Stattdessen rückt das klassische Binge-Modell wieder stärker in den Fokus. In den vergangenen Jahren hatte der Streaming-Dienst seine Strategie angepasst und populäre Serien wie „Stranger Things“, „Wednesday“ oder „Bridgerton“ in mehrere Abschnitte aufgeteilt. Ziel war es, die Aufmerksamkeit über einen längeren Zeitraum aufrechtzuerhalten. Diese Vorgehensweise sorgte jedoch regelmäßig für Diskussionen unter dem Fans.

Rückkehr zum klassischen Binge-Modell

Aktuelle Entwicklungen zeigen nun, dass Netflix diesen Ansatz offenbar überdenkt. Für 2026 ist bislang nur noch bei einzelnen Großproduktionen eine gestaffelte Veröffentlichung vorgesehen. Viele andere Serien sollen wieder vollständig auf einmal verfügbar sein. Dazu zählen unter anderem kommende Staffeln von „The Witcher“ sowie das Finale von „Outer Banks“.

Beide Serien sollen nach aktuellem Stand wieder im klassischen Binge-Format erscheinen, bei dem alle Episoden gleichzeitig veröffentlicht werden. Das Aufteilen von Staffeln hatte vor allem einen strategischen Hintergrund. Durch mehrere Veröffentlichungsphasen blieb eine Serie länger im Gespräch und konnte Abonnenten über einen längeren Zeitraum binden.

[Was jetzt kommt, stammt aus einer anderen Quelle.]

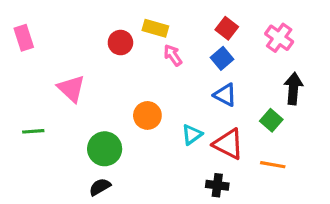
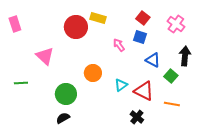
red circle: (120, 43) -> (76, 27), size x1.5
pink arrow: (173, 55) -> (119, 45), moved
blue square: (222, 58) -> (140, 37), turned -32
blue triangle: (225, 95) -> (153, 60), moved
black cross: (217, 185) -> (137, 117), turned 32

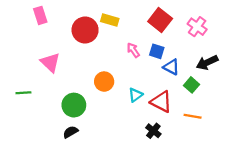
red square: (143, 18) -> (160, 20), size x1.5
pink rectangle: (15, 24) -> (40, 15), moved
blue square: (140, 37) -> (157, 51), moved
black arrow: (185, 56) -> (207, 62), turned -120

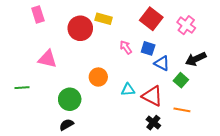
pink triangle: (50, 62) -> (47, 59), turned -30
cyan triangle: (135, 95) -> (128, 90), turned 32
black cross: (153, 131) -> (153, 123), moved

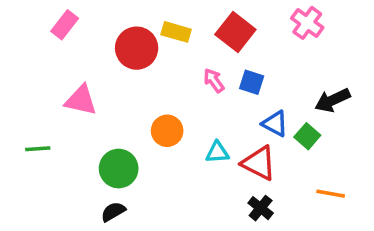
pink rectangle: (38, 15) -> (65, 25), turned 56
red square: (151, 19) -> (235, 32), moved
pink cross: (186, 25) -> (307, 23), moved
blue triangle: (162, 63) -> (275, 124), moved
orange line: (182, 110) -> (331, 194), moved

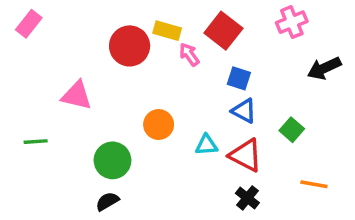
pink cross: (307, 23) -> (292, 22), turned 32
pink rectangle: (65, 25) -> (29, 24), moved
pink arrow: (214, 80) -> (189, 54), moved
black arrow: (332, 100) -> (324, 68), moved
blue triangle: (275, 124) -> (244, 111), moved

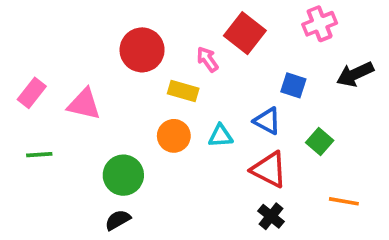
pink rectangle: (29, 24) -> (32, 93), moved
yellow rectangle: (167, 31) -> (183, 91), moved
blue square: (239, 78) -> (293, 85), moved
cyan triangle: (206, 145) -> (221, 136), moved

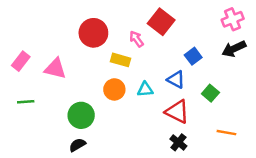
pink cross: (320, 24) -> (233, 19), moved
blue square: (293, 85) -> (193, 56), turned 35

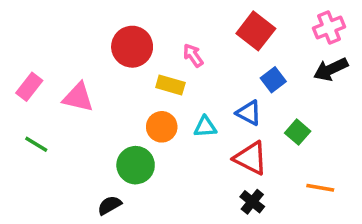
red square: (161, 22) -> (256, 31), moved
green line: (26, 102) -> (36, 144), turned 35
green circle: (81, 115) -> (136, 165), moved

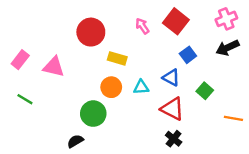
pink arrow: (193, 55) -> (142, 26), moved
orange line: (320, 188) -> (233, 118), moved

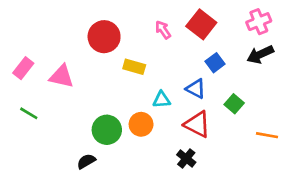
orange circle: (111, 87) -> (141, 124), moved
black cross: (174, 139) -> (186, 159), moved

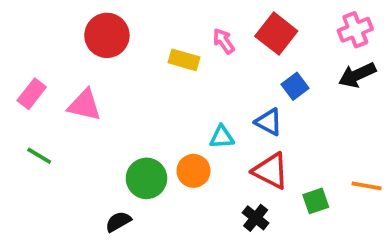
red circle: (104, 37) -> (107, 35), moved
yellow rectangle: (134, 67) -> (184, 60), moved
green square: (234, 104) -> (316, 201), moved, turned 30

Längere Wartezeiten bleiben bestehen

Gleichzeitig wich Netflix damit von seinem ursprünglichen Konzept ab, das den Dienst lange von klassischen TV-Modellen unterschied. Die Rückkehr zum früheren Veröffentlichungsstil könnte daher auch als Reaktion auf das Nutzerfeedback interpretiert werden. Auch wenn sich die Release-Strategie verändert, dürfte sich ein anderer Punkt nicht so schnell ändern, nämlich die Zeit zwischen den Staffeln.

Aufwendige Produktionen benötigen weiterhin lange Entwicklungs- und Drehphasen. Während Serien mit geringerem Produktionsaufwand oft jährlich erscheinen, können bei großen Formaten mehrere Jahre zwischen zwei Staffeln liegen. Dieser Faktor hängt stark von der Produktionskomplexität und den kreativen Prozessen ab.

Flexiblere Episodenstruktur denkbar

Neben der Veröffentlichungsweise steht auch die Episodenanzahl zur Diskussion. Während acht Folgen pro Staffel lange als Standard galten, zeigt sich Netflix inzwischen offener für unterschiedliche Formate. Je nach Projekt könnten künftig sowohl kürzere Staffeln als auch umfangreichere Episodenpakete umgesetzt werden. Der Fokus liegt dabei darauf, die Struktur stärker an die jeweilige Geschichte anzupassen.